According to his revised income tax returns, Mr. Basson's income in 2010 from EI and the employment agency was $24,070, largely from EI. In 2011 was $22,676 ($6,685 in RRSP income and the rest form working). Mr. Basson claims that, as a result of his accident-related impairments, he suffered a substantial inability to perform the essential tasks of his pre-accident employment. It was not until shortly before the hearing that Mr. Basson produced a printout from Canada Revenue Agency of his reported income for 2012 and 2013.

 

Mr. Basson clearly worked most of 2011 as a forklift operator and it was a more physically-demanding job than the one he had done prior to the accident.  Post-accident he worked without interruption, from November 2011 through November 2012 earning $54,672 in 2012. Refuting his claim that he was let go for poor performance (due to his impairments) in 2011 his ROE from the employer suggested there was a shortage of work. No witness was called from the company.  Contrary to his claim that he didn’t work between November 2012 and June 2014 his 2013 T4 showed an income of $21,495. Mr. Basson stated that he could not recall working in 2013 and could not identify his employer.

 

Mr. Basson stated that he started that job in May or June 2014, one 12 hour day a week cleaning fish. He produced a pay stub showing an employment agency as the issuer, not the employer that he claimed.  Under the heading, “Year to Date Totals” to August 2014, Mr. Basson had already earned gross employment income in 2014 from the Employment Agency of $19,844.44.  Mr. Basson then admitted he had been working more than he claimed in 2013 and 2014.

 

Royal and SunAlliance has maintained its position that Mr. Basson’s impairment is predominantly a minor injury.  Mr. Basson argued his impairments did not fall within the MIG as he suffers chronic pain.
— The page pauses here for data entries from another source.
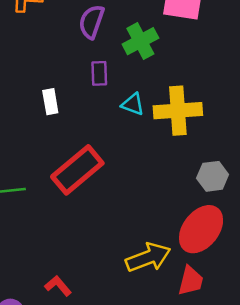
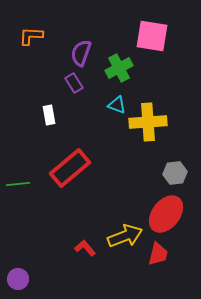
purple rectangle: (99, 73) -> (74, 83), moved, turned -30
cyan triangle: (133, 104) -> (117, 105), moved
red L-shape: (58, 286) -> (85, 248), moved

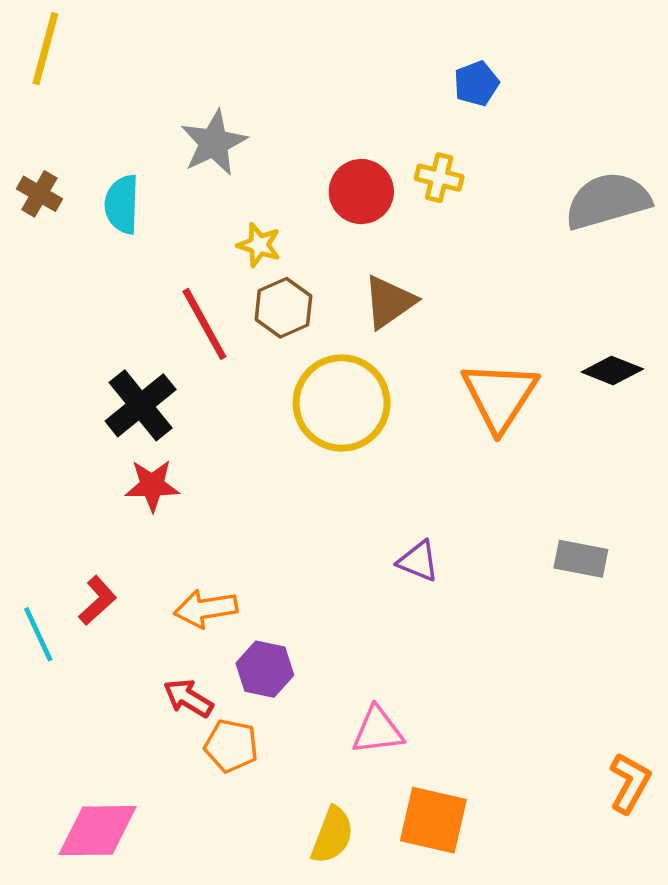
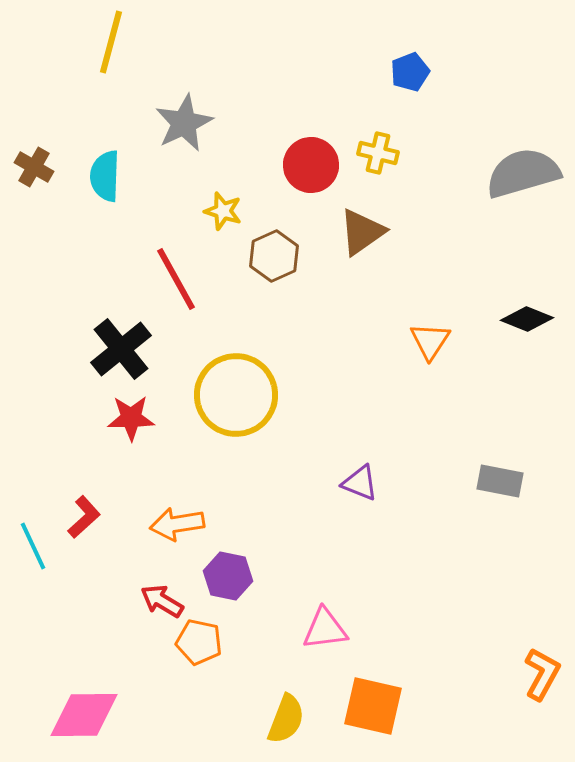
yellow line: (45, 49) -> (111, 42), moved
brown triangle: (389, 302) -> (362, 232), moved
brown hexagon: (283, 308) -> (274, 256), moved
orange triangle: (500, 396) -> (430, 341), size x0.6
yellow circle: (342, 403) -> (236, 395), moved

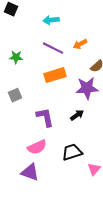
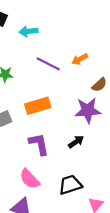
cyan arrow: (51, 20) -> (28, 31), moved
orange rectangle: (55, 75) -> (38, 106), moved
pink semicircle: (37, 147) -> (30, 179), turned 72

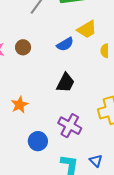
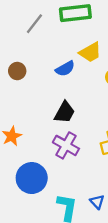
purple cross: (70, 126) -> (66, 145), moved
blue circle: (38, 141) -> (32, 178), size x1.4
The Arbitrator found that Mr. Basson failed to provide compelling evidence that would exclude him form the MIG. The Arbitrator found that pre-accident health information was in question due to Mr. Basson’s credibility. The Arbitrator conclude Mr. Basson’s injuries to fall within the MIG and the benefits were pain in full by Royal and SunAlliance.

 

Upon review of all of the evidence and testimony the Arbitrator found Mr. Basson's disclosure of his post-accident employment and income has been untimely, unreliable and incomplete. He had demonstrated the ability to do numerous, physically-demanding jobs for significant periods of time post-accident, was less than forthcoming with details of the jobs or the income.

 

The Arbitrator determined Mr. Basson an unreliable witness, and was not satisfied that that Mr. Basson has proven that his ongoing symptoms of pain were caused by the 2011 accident. Due to glaring factual inconsistencies and suspicious claim circumstances the Arbitrator determined Mr. Basson not credible.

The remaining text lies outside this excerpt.